┌─ Excerpted data

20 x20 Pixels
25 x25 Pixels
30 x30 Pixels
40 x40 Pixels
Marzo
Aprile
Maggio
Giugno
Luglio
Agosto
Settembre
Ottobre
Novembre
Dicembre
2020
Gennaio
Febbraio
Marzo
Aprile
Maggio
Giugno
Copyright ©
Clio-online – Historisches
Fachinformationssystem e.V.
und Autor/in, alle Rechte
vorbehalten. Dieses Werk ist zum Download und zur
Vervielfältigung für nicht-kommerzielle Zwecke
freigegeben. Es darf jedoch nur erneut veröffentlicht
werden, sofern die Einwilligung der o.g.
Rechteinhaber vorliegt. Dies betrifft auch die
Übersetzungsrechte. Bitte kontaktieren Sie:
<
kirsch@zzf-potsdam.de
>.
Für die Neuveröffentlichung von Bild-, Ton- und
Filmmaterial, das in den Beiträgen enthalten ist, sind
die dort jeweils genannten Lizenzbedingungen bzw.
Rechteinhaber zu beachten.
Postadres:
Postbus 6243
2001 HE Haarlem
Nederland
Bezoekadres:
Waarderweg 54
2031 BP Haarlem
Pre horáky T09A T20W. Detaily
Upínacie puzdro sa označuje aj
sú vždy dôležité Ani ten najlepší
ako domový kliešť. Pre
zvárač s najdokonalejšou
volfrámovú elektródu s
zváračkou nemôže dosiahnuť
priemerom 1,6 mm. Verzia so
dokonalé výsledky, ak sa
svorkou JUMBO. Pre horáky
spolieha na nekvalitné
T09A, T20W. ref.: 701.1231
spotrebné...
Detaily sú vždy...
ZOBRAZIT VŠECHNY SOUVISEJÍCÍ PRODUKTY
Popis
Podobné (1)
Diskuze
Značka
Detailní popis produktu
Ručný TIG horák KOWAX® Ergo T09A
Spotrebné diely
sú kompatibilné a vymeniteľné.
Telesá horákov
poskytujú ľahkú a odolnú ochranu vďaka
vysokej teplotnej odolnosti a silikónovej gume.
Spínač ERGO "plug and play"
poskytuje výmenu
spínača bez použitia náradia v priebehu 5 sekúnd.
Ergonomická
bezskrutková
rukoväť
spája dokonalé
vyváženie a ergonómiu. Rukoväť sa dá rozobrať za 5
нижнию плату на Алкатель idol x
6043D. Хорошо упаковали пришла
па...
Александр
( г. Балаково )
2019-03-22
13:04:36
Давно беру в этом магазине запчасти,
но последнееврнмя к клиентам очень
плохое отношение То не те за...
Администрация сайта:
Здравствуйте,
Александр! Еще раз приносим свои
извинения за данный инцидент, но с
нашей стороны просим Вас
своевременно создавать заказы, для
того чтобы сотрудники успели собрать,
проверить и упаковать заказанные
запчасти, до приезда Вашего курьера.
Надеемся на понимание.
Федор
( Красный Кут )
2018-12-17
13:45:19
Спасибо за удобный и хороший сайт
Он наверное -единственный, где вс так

└─

#### Your instructions
Could you print, exactly and with nothing else, the lines from the one containing "проверить и упаковать заказанные" through the last line of the records above?

#### Result of this exercise
проверить и упаковать заказанные
запчасти, до приезда Вашего курьера.
Надеемся на понимание.
Федор
( Красный Кут )
2018-12-17
13:45:19
Спасибо за удобный и хороший сайт
Он наверное -единственный, где вс так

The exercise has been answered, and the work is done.